Opinion
9074 Index 157948/13
04-23-2019
Herzfeld & Rubin, P.C., New York (Linda M. Brown of counsel), for appellant. Zachary W. Carter, Corporation Counsel, New York (Jeremy W. Shweder of counsel), for respondent.
Herzfeld & Rubin, P.C., New York (Linda M. Brown of counsel), for appellant.
Zachary W. Carter, Corporation Counsel, New York (Jeremy W. Shweder of counsel), for respondent.
Renwick, J.P., Gische, Webber, Singh, JJ.
Order, Supreme Court, New York County (Alexander M. Tisch, J.), entered April 27, 2018, which granted defendant City's motion for summary judgment dismissing the complaint and cross claims against it, unanimously affirmed, without costs.
The City established that it did not own or control the walkway on which the decedent (whose death was unrelated to the alleged incident) allegedly tripped and fell into a hole by submitting a deed showing that the property belonged to defendant Housing Authority (N.Y.CHA). The City also established that it did not cause or create the condition by submitting records showing that it did not perform any work in the area during the relevant period (see Balsam v.

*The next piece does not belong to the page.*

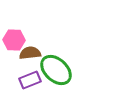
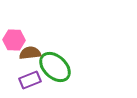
green ellipse: moved 1 px left, 3 px up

Delma Eng'g Corp., 139 A.D.2d 292, 296–297, 532 N.Y.S.2d 105 [1st Dept. 1988], lv. dismissed in part, denied in part 73 N.Y.2d 783, 536 N.Y.S.2d 741, 533 N.E.2d 671 [1988] ). One service request in the vicinity of the accident site identified by plaintiff and NYCHA concerned a hole created by an undersized steel plate or manhole cover in a playground. However, the decedent's deposition testimony made no mention of a steel plate, and the decedent testified that the hole he fell on was on the walkway, not in a playground.
Contrary to NYCHA's contention, the City's sewer easement running under the walkway does not impose a duty on the City to maintain or repair the sidewalk, which, according to the unrefuted testimony of a witness, is at least 10 or 20 feet above the easement, unless the easement causes the dangerous condition. The City established that there is no evidence that the hole that caused the accident was related in any way to the easement. In opposition, NYCHA failed to present evidence sufficient to raise an issue of fact as to the cause or creation of the hole.
Contrary to NYCHA's further contention, responsibility for maintaining the walkway in a reasonably safe condition cannot be imposed upon the City on the ground that the City derives a special benefit from the public property, because the public benefits from the easement (see Kaufman v. Silver, 90 N.Y.2d 204, 207, 659 N.Y.S.2d 250, 681 N.E.2d 417 [1997] ).
We have considered NYCHA's remaining arguments and find them unavailing.